● AIM OF THE EXERCISE: Report every line below that has the string "الزوج" in it.

● SOURCE MATERIAL:
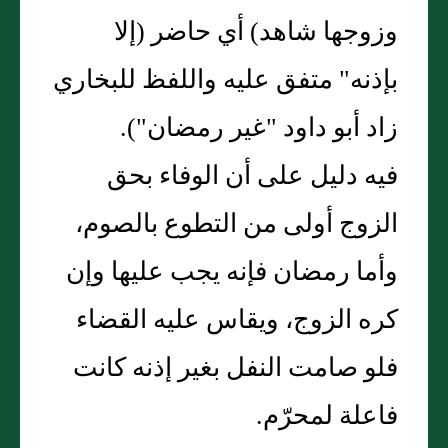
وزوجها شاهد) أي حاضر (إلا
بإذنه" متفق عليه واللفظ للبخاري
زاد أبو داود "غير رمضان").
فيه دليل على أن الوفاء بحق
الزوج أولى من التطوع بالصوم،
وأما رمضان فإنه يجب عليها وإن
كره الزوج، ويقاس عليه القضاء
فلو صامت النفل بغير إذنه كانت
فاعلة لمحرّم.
* * *
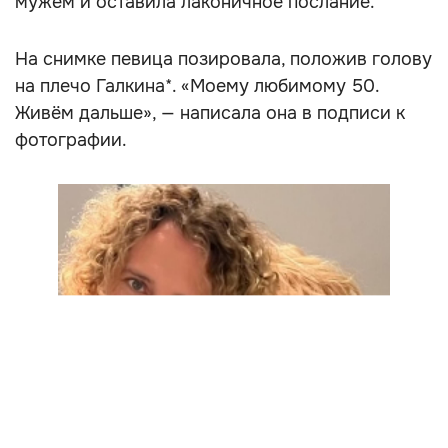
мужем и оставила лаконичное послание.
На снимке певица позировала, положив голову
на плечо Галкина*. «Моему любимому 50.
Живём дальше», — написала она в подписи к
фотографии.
* * *
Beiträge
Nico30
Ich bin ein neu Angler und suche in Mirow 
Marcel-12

● RESPONSE TO THIS TASK:
الزوج أولى من التطوع بالصوم،
كره الزوج، ويقاس عليه القضاء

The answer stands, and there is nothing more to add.